When Apple earns a dollar, it goes on the world's most famous tax-free vacation.
Let's take, for example, the first dollar from an iPhone sold in China. That buck flies to an Apple subsidiary in Ireland. From there, it'll take a round-trip to the Netherlands and back, this time to a second Irish subsidiary. Finally, the dollar will cross the Atlantic to land in a tropical island in the Caribbean, where it will reside, outside the glare of U.S. tax law, in the shade of a tax haven.
The Ireland-Netherlands-Ireland-Bermuda tour is a familiar globe trot for dollars of profit from major tech corporations. Google does it. Microsoft does it. General Electric does it. And, as New York Times reporters Charles Duhigg and David Kocieniewski explained this weekend, Apple does it with aplomb ($39 billion a quarter will buy you a decent team of tax accountants).
Never mind the insane and arcane details. The big picture is that the world's countries have built a great tax maze by competing to offer the most attractive rates to multinational companies, and the most sophisticated firms know how to navigate the labyrinth. It's not unlike a shopping pro using coupons, sales, and return policies to pay bottom price at competing electronic stores -- except at a much more complex and international level.
Without utilizing these tax shelters, Apple might have paid as much as $6 billion in federal taxes on its $34 billion in profits last year. With these tactics, Apple paid just over $3 billion. That's an effective federal income tax rate of 9 percent.

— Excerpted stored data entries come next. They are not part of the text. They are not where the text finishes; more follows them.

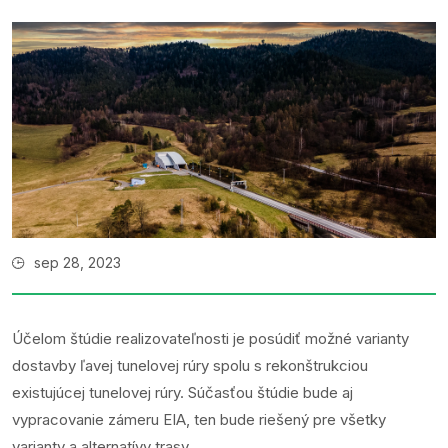
sep 28, 2023
Účelom štúdie realizovateľnosti je posúdiť možné varianty
dostavby ľavej tunelovej rúry spolu s rekonštrukciou
existujúcej tunelovej rúry. Súčasťou štúdie bude aj
vypracovanie zámeru EIA, ten bude riešený pre všetky
varianty a alternatívy trasy.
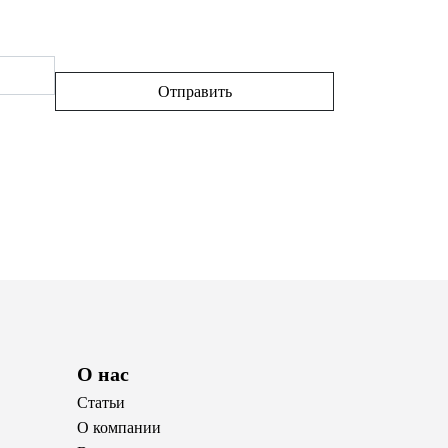
О нас
Статьи
О компании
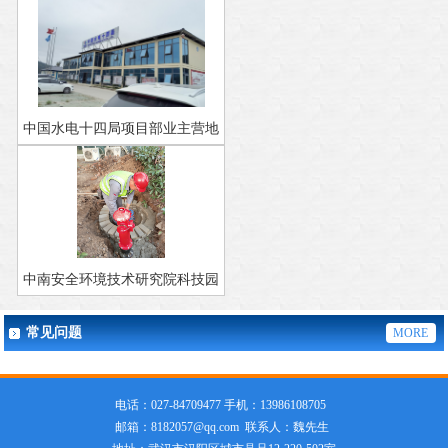
中国水电十四局项目部业主营地
户体智慧一体化泵房
中南安全环境技术研究院科技园
消防维修升级
常见问题
MORE
电话：027-84709477 手机：13986108705
邮箱：8182057@qq.com 联系人：魏先生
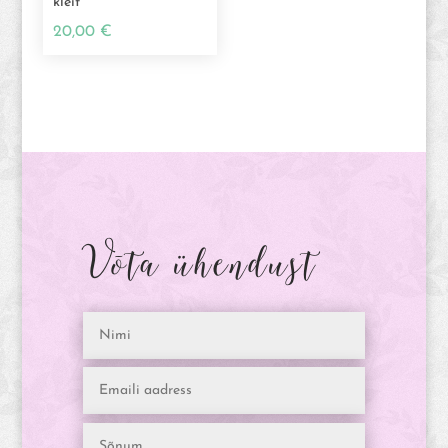
kleit
20,00
€
Võta ühendust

Lower than Mitt Romney's.
The reaction to the Times story has been fraught with indignation. But readers on every side of the federal tax debate ought to get used to this sort of thing. Yes, it's frustrating, and yes, it's morally debatable. But no matter what, U.S. multinationals are going to make most of their money overseas. No matter what, they're going to use (legal) overseas loopholes to hide their money from our relatively high corporate tax rate. And, no matter what, we're not going to see the vast majority of this money. And maybe we shouldn't. Apple is an American company, but it makes two-thirds of its money overseas and its Asian market is growing almost three times faster than the American market.
The United States would like to tax income earned abroad by multinational companies. But let's face it: We don't. Either the Googles and Apples of the world hide their money where we can't touch it, or else they lobby Congress to create a tax holiday so that some of that money can return to the U.S. without paying a toll. Who wins in this system? Not the U.S. government, which is poorer for our efforts to have a high marginal tax rate that drives money out of the country. Not Apple and other multinationals, whose business plans are shaped by tax arcana rather than endogenous business strategies. And not Americans, who benefit neither from the tax money we don't see nor the domestic investments we don't get.
The great tax maze hurts Americans in various ways. Lower corporate income-tax rates lure money to other countries (where, as in Ireland, they occasionally inflate bubbles). In the U.S., states make similar bids for companies, either by offering special tax breaks for specific companies or by doing away with income taxes altogether. Nevada's corporate tax rate of zero lured a "handful of [Apple] employees" to man a Reno accounting office. That won't do much to help Nevada's unemployment rate, but it saves Apple hundreds of millions of dollars.
The bright side is that, even with some of America's largest companies paying mere pennies of every earned dollar to the federal government, this isn't the best place to focus on our national revenue crisis. Corporate income taxes account for less than 10 percent of government revenue -- a quarter of payroll or federal income taxes. We can't prevent Apple and Google from shuttling their dollars around Europe and the Caribbean. But maybe if we acknowledged that international income is international and gave up trying to tax it at the world's highest marginal rate, we could focus the tax revenue debate where it belongs: on Americans earners.